Donc il reste des romans de John Le Carré à adapter. Hugh Laurie, le fameux acteur de Black Adder, est de retour. Et Susanne Bier, Danoise spécialisée selon wikikipedia dans les films sur « la souffrance, la tragédie et l'expiation » , réalise. Mais parlons plutôt de l'histoire.
Le joli générique met en relation les signes extérieurs de richesse et la violence qui les fonde. La charogne sous la beauté. Le luxe, le calme et la cruauté. Comme si la prospérité se fondait jamais sur autre chose.
Une bonne mère vertueuse qui vit dans la sobriété, incarne la justice opposée à la realpolitik. Et, attention spoiler,
la morale (du talion) triomphe de la raison d'état
. Ces nouvelles figures féminines fictionnelles de la justice ne sont pas des Electre, et on est loin de la tragédie grecque. C'est plus satisfaisant pour le spectateur? Dans le monde réel, Eva Joly ne gagne pas à la fin. Zorro et Santo n'épousent pas mère Theresa et n'ont pas de nombreux enfants.
La réalisation est sobre, la photo jolie, collant au bel emballage que s'est confectionné le Dr Bloodmoney. Sur six heures, on a droit à un peu d'action au début, et un peu à la fin. Dans l'avant-dernier épisode, les garçons se verront récompensés de leur patience par une symphonie d'explosions et de gerbes de napalm, avec une séquence de démonstration incongrue (je croyais que ce genre de négoce nécessitait de la discrétion?). Le reste du temps, les filles profiteront du visage du héros en gros plan, et de ses aventures avec tous les personnages féminins d'entre vingt et quarante ans (soyez patients les garçons, il y aura un bout de sein dans une séance de torture! à la toute fin). Et de la villégiature à la plage.

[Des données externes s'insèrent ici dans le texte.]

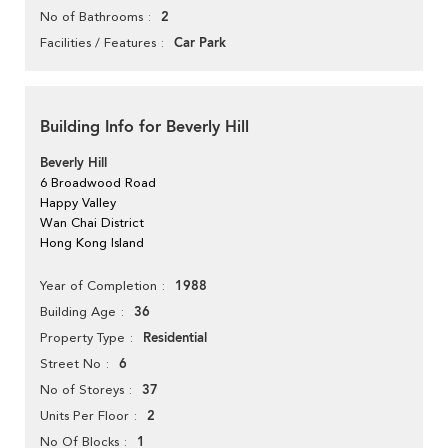
2
No of Bathrooms
Car Park
Facilities / Features
Building Info for Beverly Hill
Beverly Hill
6 Broadwood Road
Happy Valley
Wan Chai District
Hong Kong Island
1988
Year of Completion
36
Building Age
Residential
Property Type
6
Street No
37
No of Storeys
2
Units Per Floor
1
No Of Blocks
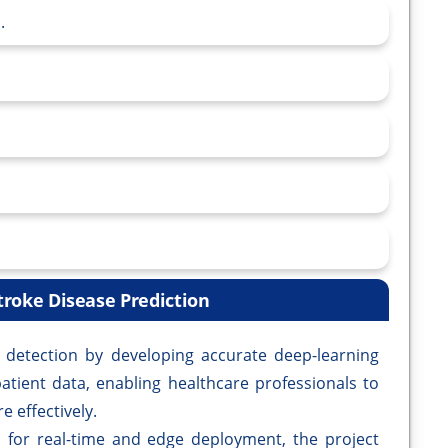
.
troke Disease Prediction
ke detection by developing accurate deep-learning
atient data, enabling healthcare professionals to
e effectively.
 for real-time and edge deployment, the project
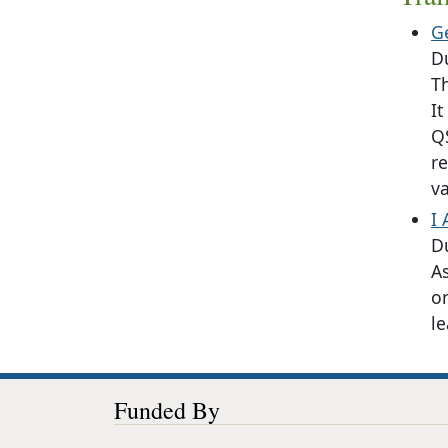
G
D
Th
It
Q
re
va
I
D
As
o
l
Funded By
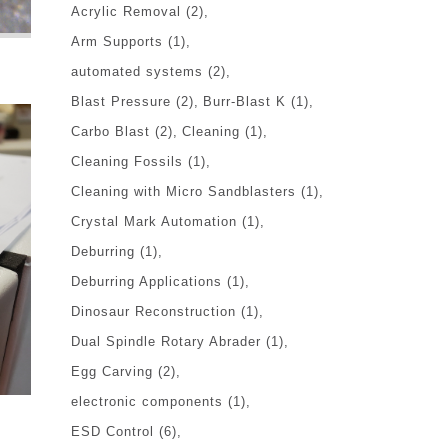
Acrylic Removal
(2)
Arm Supports
(1)
automated systems
(2)
Blast Pressure
(2)
Burr-Blast K
(1)
Carbo Blast
(2)
Cleaning
(1)
Cleaning Fossils
(1)
Cleaning with Micro Sandblasters
(1)
Crystal Mark Automation
(1)
Deburring
(1)
Deburring Applications
(1)
Dinosaur Reconstruction
(1)
Dual Spindle Rotary Abrader
(1)
Egg Carving
(2)
electronic components
(1)
ESD Control
(6)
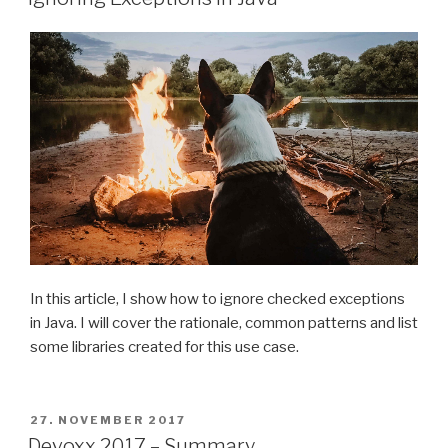
In this article, I show how to ignore checked exceptions
in Java. I will cover the rationale, common patterns and list
some libraries created for this use case.
POSTED
27. NOVEMBER 2017
ON
Devoxx 2017 – Summary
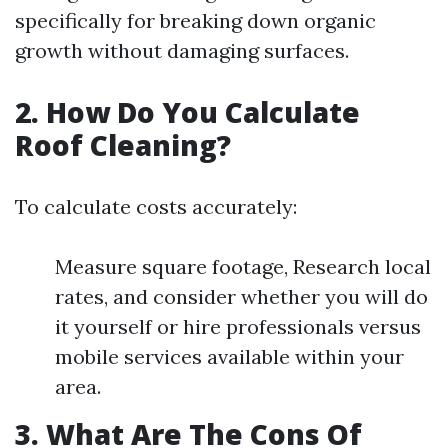
specifically for breaking down organic
growth without damaging surfaces.
2. How Do You Calculate
Roof Cleaning?
To calculate costs accurately:
Measure square footage, Research local
rates, and consider whether you will do
it yourself or hire professionals versus
mobile services available within your
area.
3. What Are The Cons Of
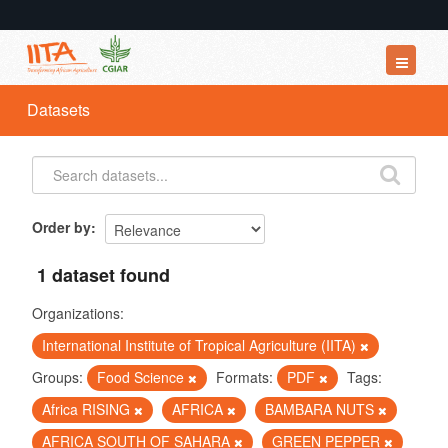
Datasets
Datasets
Organizations
Groups
About
Order by
1 dataset found
Organizations:
International Institute of Tropical Agriculture (IITA)
Groups:
Food Science
Formats:
PDF
Tags:
Africa RISING
AFRICA
BAMBARA NUTS
AFRICA SOUTH OF SAHARA
GREEN PEPPER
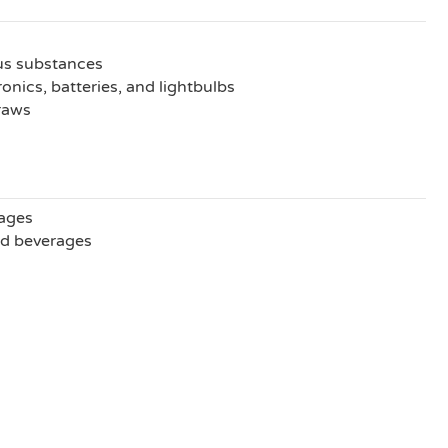
us substances
onics, batteries, and lightbulbs
traws
ages
nd beverages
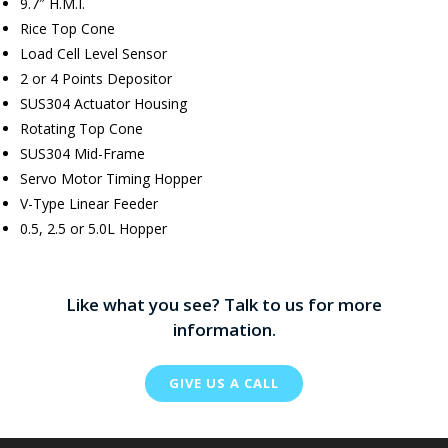
9.7″ H.M.I.
Rice Top Cone
Load Cell Level Sensor
2 or 4 Points Depositor
SUS304 Actuator Housing
Rotating Top Cone
SUS304 Mid-Frame
Servo Motor Timing Hopper
V-Type Linear Feeder
0.5, 2.5 or 5.0L Hopper
Like what you see? Talk to us for more
information.
GIVE US A CALL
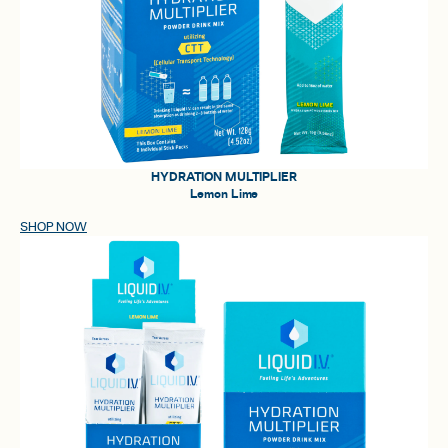
HYDRATION MULTIPLIER
Lemon Lime
SHOP NOW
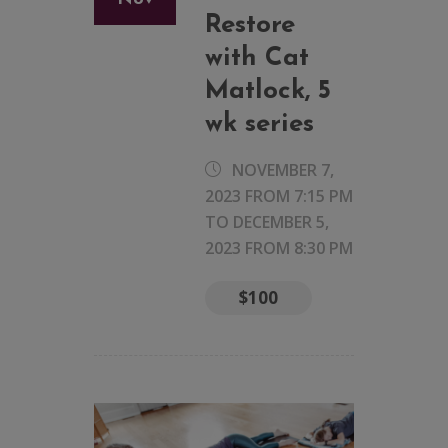
Restore
with Cat
Matlock, 5
wk series
NOVEMBER 7,
2023 FROM 7:15 PM
TO
DECEMBER 5,
2023 FROM 8:30 PM
$100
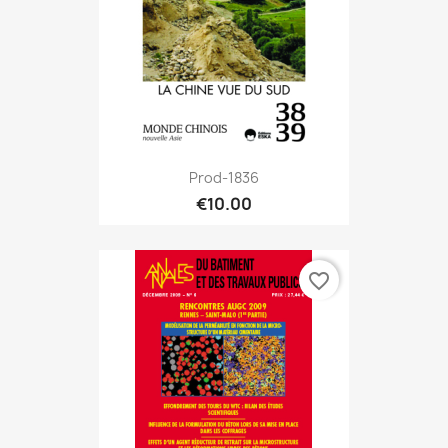
Prod-1836
€10.00
favorite_border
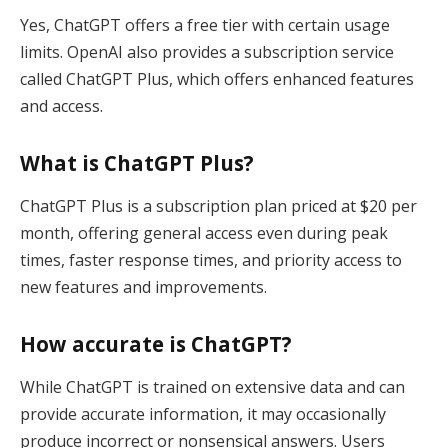
Yes, ChatGPT offers a free tier with certain usage
limits. OpenAI also provides a subscription service
called ChatGPT Plus, which offers enhanced features
and access.
What is ChatGPT Plus?
ChatGPT Plus is a subscription plan priced at $20 per
month, offering general access even during peak
times, faster response times, and priority access to
new features and improvements.
How accurate is ChatGPT?
While ChatGPT is trained on extensive data and can
provide accurate information, it may occasionally
produce incorrect or nonsensical answers. Users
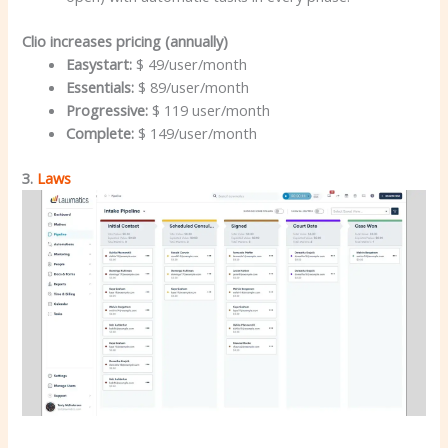
Clio increases pricing (annually)
Easystart:
$ 49/user/month
Essentials:
$ 89/user/month
Progressive:
$ 119 user/month
Complete:
$ 149/user/month
3.
Laws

Une telle absence de péripéties crée un suspense. Il finira bien par se passer quelque chose. Tout le monde manipule tout le monde, mais les masques vont tomber. Bon, qui était vraiment dupe au départ? La "candeur" de Mr Roper à l'égard de son nouveau protégé est difficile à avaler... Et l'entourage familial des trafiquants sait ce qui se cache sous le vernis chatoyant de civilisation.
Une fois qu'elles se sont trouvé un Galahad, la ligue des femmes pour la vertu (pas au sens de Machiavel) va donner une bonne leçon aux méchants garçons. Dans une fiction, elles triomphent au bout de 6 heures de programme, pas après des siècles de luttes.
Il faut reconnaître à cette oeuvre le mérite de nous montrer les collusions entre le crime et la bureaucratie, les intérêts convergents entre trafic et diplomatie, et que la « corruption » constitue le fonctionnement naturel des sphères du pouvoir. Il serait toutefois préférable que ce genre de considérations constitue le contexte, et non le but de la démonstration. Sauf à vouloir faire ricaner les personnes concernées, devant la naïveté supposée des spectateurs de genre de « révélations ».
A part ça je suis déçu parce que mon personnage favori, bon, soyons objectif, le seul personnage intéressant, n'est pas vengé à la fin - lui.
Et si je me tapais un bon vieux Wesley Snipes?
Que deviennent les gars qui ont fait mine d'enlever le gosse, pendant que le héros est dans les vapes?
Comment les conducteurs des camions comprennent-ils qu'ils doivent en sortir avant leur explosion à la fin?